I'd been excited all week for this event, which is put on by the White Bear Lake Lions Club and offers a 10- or 20-mile distance. A lot of people approach it as more of a run than a race, though: it's always held three weeks before Twin Cities Marathon, so most people are running their last 20-miler before Twin Cities on this weekend anyway and so you get a nice crowd of fall marathoners.
More signs of fall |
This weekend, my marathon training plan had called for 14 miles of the long run done at marathon goal pace. This is tougher than a normal long run, which you'd ideally run considerably slower than your goal pace, so I tried to find a half-marathon or longer on the race calendar. It's easier to practice racing in a race setting than all by your lonesome! I leapt at the chance to run Bear Water. My plan: 3 miles easy, 14 miles at goal pace, 3 miles "cooldown" to round out 20 miles.

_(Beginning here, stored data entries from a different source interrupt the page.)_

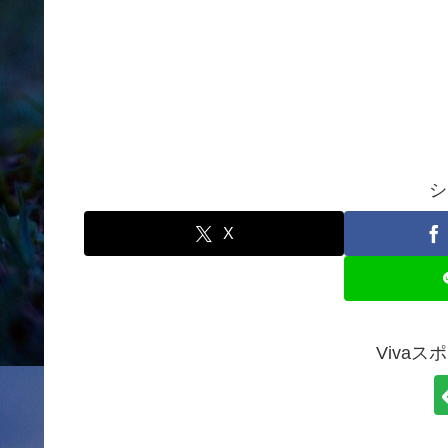
シ
X
Viva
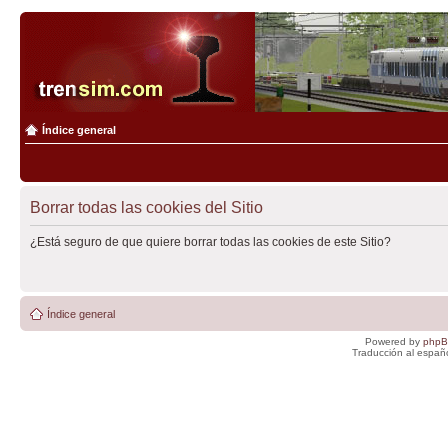
Índice general
Borrar todas las cookies del Sitio
¿Está seguro de que quiere borrar todas las cookies de este Sitio?
Índice general
Powered by
php
Traducción al españ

Other basic details: Weather was perfect again, with temps in the low 50s. Breakfast: my fall pre-long run breakfast: oatmeal with peanut butter. Outfit: tank top, shorts, sun glasses, visor. (There needs to be a less-weird word for visor.) I arrived with just enough time to get to the check-in area, pick up my number, go back to my car to grab race stuff, and make it back to the starting line.
The first 14 miles or so went by really quickly. The course is two loops, essentially circling White Bear Lake, and the hills are pretty rolling (a detail I'd apparently forgotten). There are great cheer zones at the water stops, which are stationed every two miles. Those are always run by school or community groups and are always themed: this year included zombies, '80s and pool party/under the sea.
(By the way, the whole morning was a little extra-fun this year because I had just read Through No Fault of My Own: A Girl's Diary of Life on Summit Avenue During the Jazz Age - which, if you didn't already catch me raving about it in a previous post, is wonderful. Anyway, the girl in the title is Coco, and Coco's family summered on White Bear Lake in the 1920s, so I daydreamed a little about that in different parts of the race.)
I settled into my goal marathon pace three miles into the first loop and actually kept purposely slowing myself down to keep myself on pace. I felt great but knew it was a long workout, and I didn't want to get mentally tricked by running too hard to close the first loop with a big, long second loop waiting on the other side. The second loop definitely did get tougher, but I stayed on my goal pace and finished the 14-mile workout with an average about 10 seconds per mile faster than what I'd been aiming for. Hooray!
The last three miles were no joke, though. Luckily, I had a water stop to look forward to at Mile 18, and then it was an "eight-laps-around-the-track-left" kind of countdown that went by fairly quickly. I crossed the finish line feeling pretty good.
Hi! All done. |
I walked past one of White Bear Lake's beaches on the way back to my car, and the temperatures had warmed enough so there were a few people sitting on the sand. Minnesota in September can be so wonderful.